The result should be a full, exact repeat of the entries, free of pictures.

Source records

※

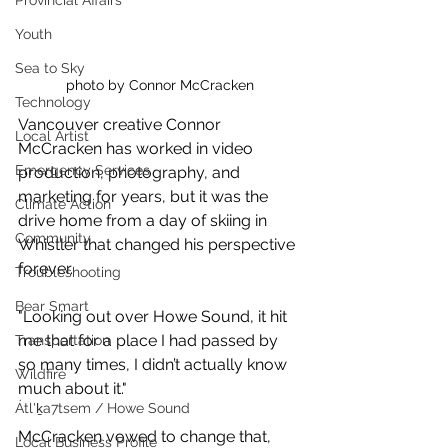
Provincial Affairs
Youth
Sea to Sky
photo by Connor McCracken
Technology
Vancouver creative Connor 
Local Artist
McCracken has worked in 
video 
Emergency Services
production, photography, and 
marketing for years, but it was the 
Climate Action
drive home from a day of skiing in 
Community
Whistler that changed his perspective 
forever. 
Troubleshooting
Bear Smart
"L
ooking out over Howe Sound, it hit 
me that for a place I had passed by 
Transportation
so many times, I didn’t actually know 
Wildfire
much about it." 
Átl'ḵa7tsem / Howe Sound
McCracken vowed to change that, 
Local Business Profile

※

## Answer for the task
Provincial Affairs
Youth
Sea to Sky
photo by Connor McCracken
Technology
Vancouver creative Connor 
Local Artist
McCracken has worked in 
video 
Emergency Services
production, photography, and 
marketing for years, but it was the 
Climate Action
drive home from a day of skiing in 
Community
Whistler that changed his perspective 
forever. 
Troubleshooting
Bear Smart
"L
ooking out over Howe Sound, it hit 
me that for a place I had passed by 
Transportation
so many times, I didn’t actually know 
Wildfire
much about it." 
Átl'ḵa7tsem / Howe Sound
McCracken vowed to change that, 
Local Business Profile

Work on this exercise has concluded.